L’incessante inseguimento tra piacere e trasgressione intensifica la rappresentazione del piacere stesso, allontanando i personaggi (e, con loro, anche l’autore) dal bene e dall’educazione gesuita costrittiva che insiste sul pericolo delle tentazioni, con l’intento di giungere finalmente allo sdoppiamento: una parte dell’Io è narratore, l’altra è protagonista. I racconti sono sei, Vittoria, Pierina e l’aprile, Salmace, Scenario, Mio figlio e Fuga in Francia (nella seconda edizione Adelphi del 1993 è stato aggiunto, per volere dell’autore stesso, Il concerto) e narrano di tradimenti fra coniugi e fra genitori e figli, di prostituzione – intesa come il lavoro che più si avvicina alla libertà –, di relazioni omosessuali, di fughe di bancarottieri dalle ripercussioni della legge e, infine, di metamorfosi di genere. I protagonisti sono figure discontinue ma in continuo movimento: sono individui aperti e duttili che tentano di fuggire dalla prigione della monotonia ricercando la diversità al proprio interno ma, allo stesso tempo, sono costantemente accompagnati da inerzia e passività, le quali innescano un moto perpetuo da cui è veramente difficile uscire.

I racconti, all’interno dell’opera, non seguono l’ordine cronologico di stesura, ma non è probabilmente un caso che Scenario e Salmace rappresentino il cuore della raccolta stessa: il primo, unico a travalicare i confini piemontesi, è ambientato a Venezia, «regno di finzioni e recitazioni», e narra le vicende di un amore omosessuale, tema ricorrente negli scritti dell’autore; il secondo racconta la storia di un ragazzo malinconico che la sera di carnevale, osservando giovani donne divertirsi sulle giostre, desidera essere come loro per sentirsi libero e il giorno successivo avviene in lui quella metamorfosi sessuale che porterà il suo aspetto esteriore a coincidere finalmente con la sua identità più intima.
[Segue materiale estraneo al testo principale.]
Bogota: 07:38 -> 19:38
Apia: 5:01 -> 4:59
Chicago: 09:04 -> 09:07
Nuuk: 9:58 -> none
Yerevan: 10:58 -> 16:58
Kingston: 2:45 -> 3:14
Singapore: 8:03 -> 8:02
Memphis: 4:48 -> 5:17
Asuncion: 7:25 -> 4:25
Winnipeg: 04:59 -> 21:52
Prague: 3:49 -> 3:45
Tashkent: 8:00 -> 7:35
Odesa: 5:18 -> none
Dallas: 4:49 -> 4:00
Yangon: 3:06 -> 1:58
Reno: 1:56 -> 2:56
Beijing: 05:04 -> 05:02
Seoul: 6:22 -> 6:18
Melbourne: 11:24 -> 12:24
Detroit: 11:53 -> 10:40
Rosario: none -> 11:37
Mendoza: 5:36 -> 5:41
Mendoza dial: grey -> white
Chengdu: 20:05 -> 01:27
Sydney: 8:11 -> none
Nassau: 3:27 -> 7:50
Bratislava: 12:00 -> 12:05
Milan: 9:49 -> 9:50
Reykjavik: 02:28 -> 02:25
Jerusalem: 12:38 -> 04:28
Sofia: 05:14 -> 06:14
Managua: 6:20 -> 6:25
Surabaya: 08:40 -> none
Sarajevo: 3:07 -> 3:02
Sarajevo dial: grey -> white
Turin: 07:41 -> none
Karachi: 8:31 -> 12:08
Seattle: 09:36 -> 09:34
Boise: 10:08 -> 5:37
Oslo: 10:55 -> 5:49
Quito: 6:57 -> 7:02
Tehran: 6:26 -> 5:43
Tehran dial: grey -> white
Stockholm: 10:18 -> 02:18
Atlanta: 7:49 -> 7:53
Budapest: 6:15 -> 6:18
Sono storie di coraggio, ricerca, riscoperta, rinnovamento e – grazie anche allo studiato sviluppo dell’intreccio che prende forma in momenti topici della giornata o dell’anno – vanno a sottolineare ancora una volta il messaggio che l’autore aveva necessità di trasmettere: ogni storia, infatti, si svolge al mattino, in primavera e/o a carnevale, tutti momenti di trasformazione e rigenerazione. La differenza risiede nel tipo di ciclo che questi momenti richiamano: il mattino un ciclo abituale di ventiquattro ore, la primavera un ciclo naturale e il carnevale un ciclo sociale.

Alla fine di questo percorso, nel quale Soldati racconta e si racconta, la trasgressione viene focalizzata in accezione prettamente positiva: la mobilità dei confini è la base dell’esistenza, il modo in cui lo scrittore guarda l’uomo è in stretta relazione con la sua parte più istintuale e con le spinte che da lì derivano. La prospettiva è di apertura e di ricerca dell’equilibrio tra l’uomo e il suo istinto: anche se spesso può disorientare o andare contro al modo in cui la ragione e la società suggeriscono di comportarsi, è da questo scontro che deriva la felicità (pur precaria ed effimera). L’idea che l’istinto sia l’unico mezzo per raggiungere una maggiore intensità di vita è forse uno degli aspetti più moderni e attuali di questa raccolta.